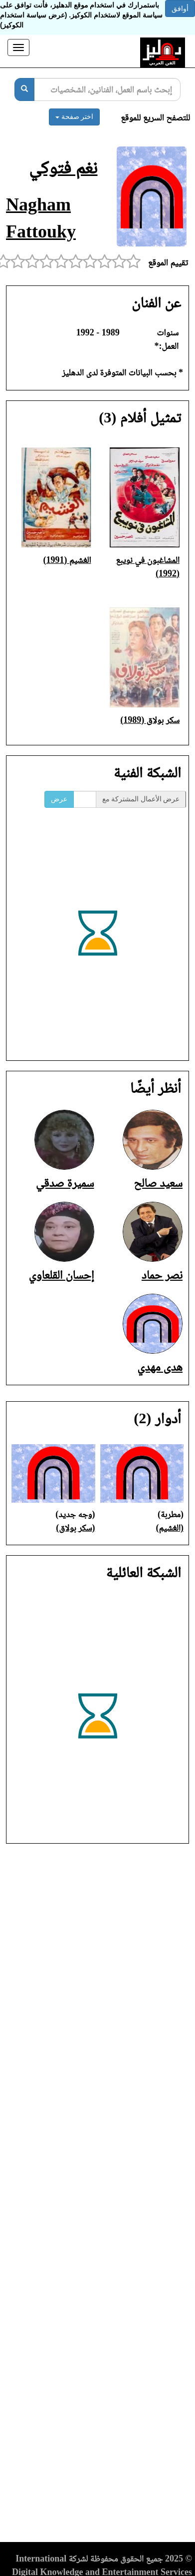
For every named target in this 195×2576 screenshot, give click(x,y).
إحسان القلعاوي (61, 1274)
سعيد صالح (158, 1182)
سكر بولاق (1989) (150, 720)
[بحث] (24, 89)
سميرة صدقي (65, 1182)
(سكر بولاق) (75, 1528)
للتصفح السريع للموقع (155, 117)
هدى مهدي (160, 1366)
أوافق (180, 8)
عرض (59, 799)
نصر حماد (162, 1274)
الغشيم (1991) (67, 560)
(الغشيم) (170, 1528)
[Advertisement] (97, 2196)
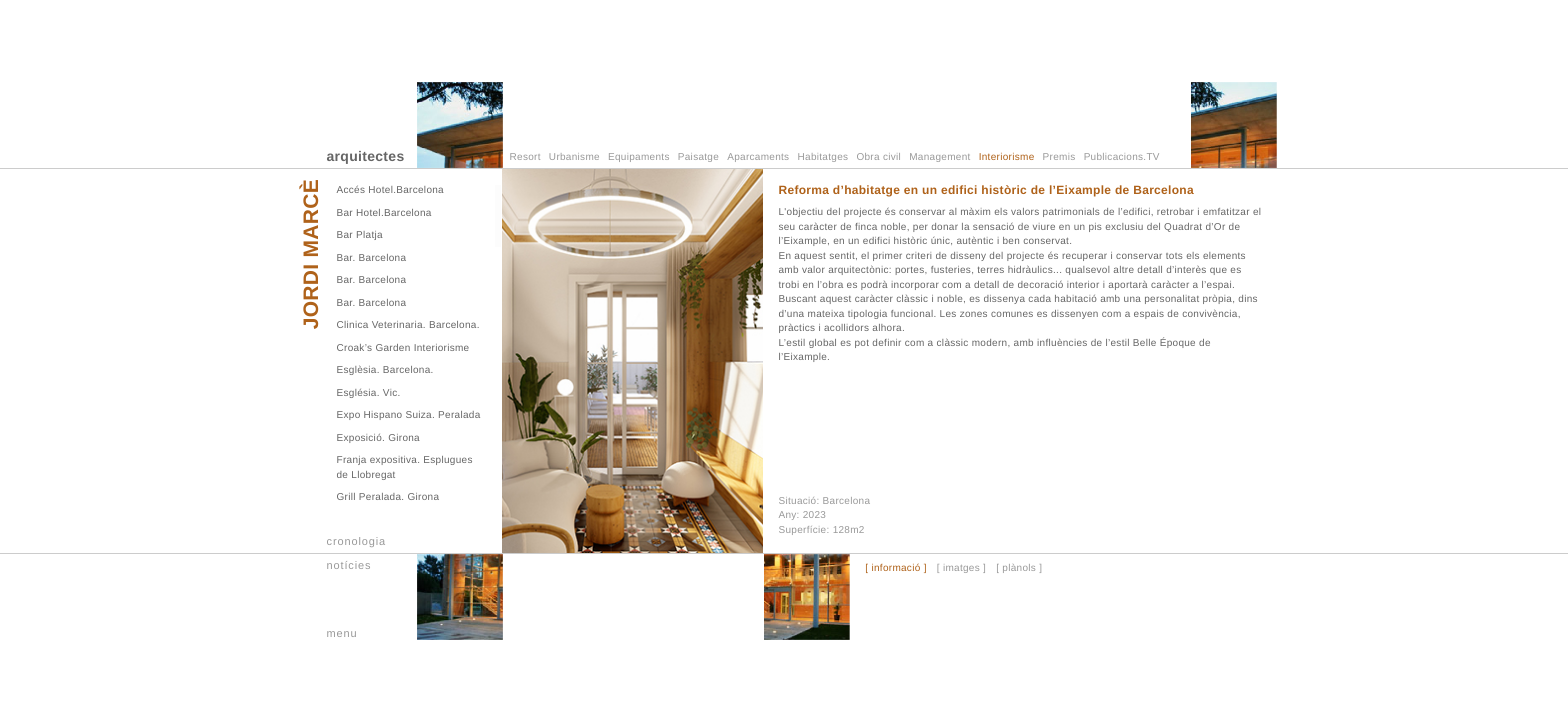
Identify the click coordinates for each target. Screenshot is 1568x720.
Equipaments (639, 157)
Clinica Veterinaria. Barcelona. (408, 325)
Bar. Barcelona (372, 258)
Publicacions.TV (1122, 157)
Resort (525, 157)
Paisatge (698, 157)
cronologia (357, 542)
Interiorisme (1007, 157)
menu (342, 634)
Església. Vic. (369, 393)
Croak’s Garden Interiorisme (403, 348)
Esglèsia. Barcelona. (385, 370)
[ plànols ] (1019, 569)
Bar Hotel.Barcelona (384, 213)
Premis (1059, 157)
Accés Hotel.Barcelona (390, 190)
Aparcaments (758, 157)
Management (939, 157)
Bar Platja (360, 235)
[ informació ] (895, 569)
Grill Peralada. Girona (388, 497)
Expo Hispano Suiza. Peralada (409, 415)
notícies (349, 566)
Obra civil (878, 157)
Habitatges (823, 157)
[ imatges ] (961, 569)
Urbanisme (574, 157)
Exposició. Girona (378, 438)
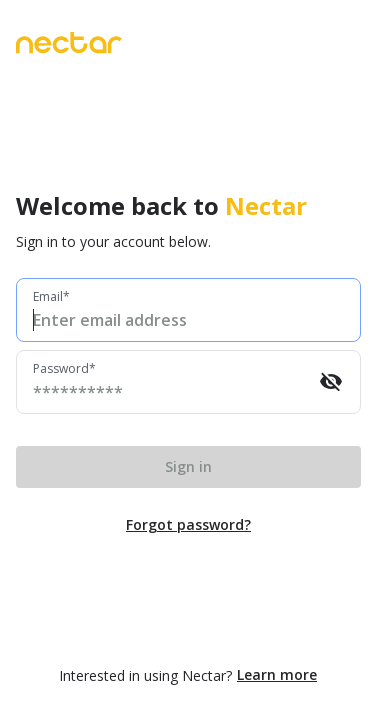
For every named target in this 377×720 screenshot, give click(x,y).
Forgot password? (188, 524)
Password (61, 369)
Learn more (277, 674)
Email (48, 297)
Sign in (188, 467)
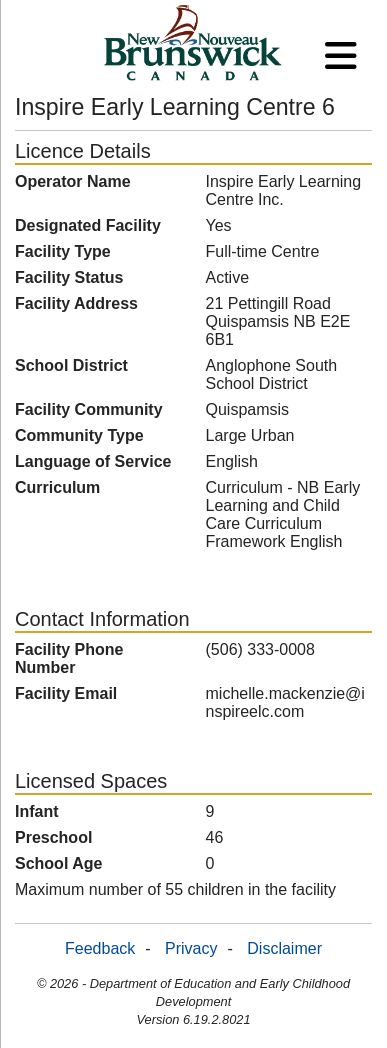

__________

(EXERCISE DETAILS): Could you please report how many lines of the listing above hold the word "Peralada"? Only the number is needed.

(ANSWER SECTION): 2